[Page-level text extractions]
-- Opening Marker --
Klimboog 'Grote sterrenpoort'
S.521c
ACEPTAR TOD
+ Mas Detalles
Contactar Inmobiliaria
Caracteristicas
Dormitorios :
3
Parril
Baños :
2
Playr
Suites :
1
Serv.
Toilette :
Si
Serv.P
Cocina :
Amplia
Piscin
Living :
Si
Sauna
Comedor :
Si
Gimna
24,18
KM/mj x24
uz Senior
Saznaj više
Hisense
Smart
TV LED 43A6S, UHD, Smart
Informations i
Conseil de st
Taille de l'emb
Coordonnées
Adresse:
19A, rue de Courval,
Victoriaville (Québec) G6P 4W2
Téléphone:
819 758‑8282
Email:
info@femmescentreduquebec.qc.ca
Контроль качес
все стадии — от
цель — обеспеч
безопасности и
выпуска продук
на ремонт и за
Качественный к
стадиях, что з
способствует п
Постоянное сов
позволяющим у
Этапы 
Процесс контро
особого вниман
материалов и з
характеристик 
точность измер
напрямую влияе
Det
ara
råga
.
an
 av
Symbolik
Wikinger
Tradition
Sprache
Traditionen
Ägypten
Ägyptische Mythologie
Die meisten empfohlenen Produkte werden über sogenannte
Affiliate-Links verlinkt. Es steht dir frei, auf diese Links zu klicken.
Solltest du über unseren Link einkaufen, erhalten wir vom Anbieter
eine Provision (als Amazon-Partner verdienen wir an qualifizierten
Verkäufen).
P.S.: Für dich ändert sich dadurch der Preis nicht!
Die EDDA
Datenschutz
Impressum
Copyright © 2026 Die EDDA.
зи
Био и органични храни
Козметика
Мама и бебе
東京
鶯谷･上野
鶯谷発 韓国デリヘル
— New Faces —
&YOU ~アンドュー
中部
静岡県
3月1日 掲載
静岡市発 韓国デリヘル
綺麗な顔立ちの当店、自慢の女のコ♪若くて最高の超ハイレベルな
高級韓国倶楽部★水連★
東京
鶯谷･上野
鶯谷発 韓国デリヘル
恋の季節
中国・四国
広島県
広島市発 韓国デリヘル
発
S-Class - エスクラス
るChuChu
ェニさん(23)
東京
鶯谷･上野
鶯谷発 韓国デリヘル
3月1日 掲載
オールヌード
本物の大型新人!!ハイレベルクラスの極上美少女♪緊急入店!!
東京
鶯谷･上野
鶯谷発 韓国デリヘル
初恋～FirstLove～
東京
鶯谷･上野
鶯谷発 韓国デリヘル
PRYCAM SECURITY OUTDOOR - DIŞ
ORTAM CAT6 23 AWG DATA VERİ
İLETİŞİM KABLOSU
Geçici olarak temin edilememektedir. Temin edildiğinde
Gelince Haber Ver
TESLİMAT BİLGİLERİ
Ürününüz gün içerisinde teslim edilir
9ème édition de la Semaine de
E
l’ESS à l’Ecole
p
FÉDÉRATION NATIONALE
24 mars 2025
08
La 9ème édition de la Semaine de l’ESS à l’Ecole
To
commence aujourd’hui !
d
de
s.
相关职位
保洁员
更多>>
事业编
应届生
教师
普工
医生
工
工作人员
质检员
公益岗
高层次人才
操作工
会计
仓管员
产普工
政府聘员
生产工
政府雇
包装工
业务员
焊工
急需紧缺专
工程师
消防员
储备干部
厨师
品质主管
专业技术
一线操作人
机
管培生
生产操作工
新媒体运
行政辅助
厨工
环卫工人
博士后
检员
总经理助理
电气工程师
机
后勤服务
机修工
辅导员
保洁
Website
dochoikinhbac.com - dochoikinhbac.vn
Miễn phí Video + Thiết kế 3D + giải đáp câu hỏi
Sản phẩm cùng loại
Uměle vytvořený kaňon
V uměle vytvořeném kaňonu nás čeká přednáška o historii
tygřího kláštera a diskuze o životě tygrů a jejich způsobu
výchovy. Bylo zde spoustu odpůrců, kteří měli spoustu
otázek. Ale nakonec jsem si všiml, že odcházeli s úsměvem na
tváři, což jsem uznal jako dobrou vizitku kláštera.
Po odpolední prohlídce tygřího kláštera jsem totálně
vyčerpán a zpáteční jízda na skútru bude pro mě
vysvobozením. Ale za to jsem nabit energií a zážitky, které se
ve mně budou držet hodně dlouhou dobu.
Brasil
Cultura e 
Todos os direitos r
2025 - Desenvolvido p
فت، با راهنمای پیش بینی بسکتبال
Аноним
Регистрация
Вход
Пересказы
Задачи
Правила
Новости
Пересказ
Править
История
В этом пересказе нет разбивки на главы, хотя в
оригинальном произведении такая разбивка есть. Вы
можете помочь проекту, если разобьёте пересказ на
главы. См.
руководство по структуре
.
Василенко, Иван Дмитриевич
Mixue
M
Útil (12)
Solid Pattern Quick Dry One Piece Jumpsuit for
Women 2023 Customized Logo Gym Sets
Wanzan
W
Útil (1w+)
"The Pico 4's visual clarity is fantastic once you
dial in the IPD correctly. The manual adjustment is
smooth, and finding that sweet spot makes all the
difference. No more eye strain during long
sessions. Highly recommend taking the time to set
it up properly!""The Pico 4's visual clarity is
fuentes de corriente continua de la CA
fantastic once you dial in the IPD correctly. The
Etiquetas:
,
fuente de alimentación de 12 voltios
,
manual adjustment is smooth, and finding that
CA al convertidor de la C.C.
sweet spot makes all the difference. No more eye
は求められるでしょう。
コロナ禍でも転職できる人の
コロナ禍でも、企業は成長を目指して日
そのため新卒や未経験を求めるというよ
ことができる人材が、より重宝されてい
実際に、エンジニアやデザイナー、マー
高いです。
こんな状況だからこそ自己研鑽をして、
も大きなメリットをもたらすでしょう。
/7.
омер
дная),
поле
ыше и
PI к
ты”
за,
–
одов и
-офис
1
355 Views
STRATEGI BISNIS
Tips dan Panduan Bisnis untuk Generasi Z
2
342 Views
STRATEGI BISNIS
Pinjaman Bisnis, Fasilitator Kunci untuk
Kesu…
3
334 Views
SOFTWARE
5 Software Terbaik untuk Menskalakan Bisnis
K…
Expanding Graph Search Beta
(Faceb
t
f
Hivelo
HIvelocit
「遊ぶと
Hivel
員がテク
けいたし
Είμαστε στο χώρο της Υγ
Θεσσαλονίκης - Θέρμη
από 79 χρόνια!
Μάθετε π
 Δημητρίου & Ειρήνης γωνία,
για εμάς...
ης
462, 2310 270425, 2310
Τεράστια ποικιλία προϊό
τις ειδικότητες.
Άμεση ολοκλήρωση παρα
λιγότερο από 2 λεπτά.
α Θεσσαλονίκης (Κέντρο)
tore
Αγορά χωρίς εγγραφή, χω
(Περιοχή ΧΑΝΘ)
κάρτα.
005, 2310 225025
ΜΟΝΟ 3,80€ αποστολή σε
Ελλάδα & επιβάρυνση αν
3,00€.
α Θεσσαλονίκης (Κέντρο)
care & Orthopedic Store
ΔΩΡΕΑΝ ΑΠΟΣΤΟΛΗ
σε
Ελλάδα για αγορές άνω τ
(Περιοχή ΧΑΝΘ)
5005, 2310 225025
-- Closing Marker --
Problem to work on >>
Read through the entries, then copy every line where the string "dial" is found.

Reply >>
dial in the IPD correctly. The manual adjustment is
fantastic once you dial in the IPD correctly. The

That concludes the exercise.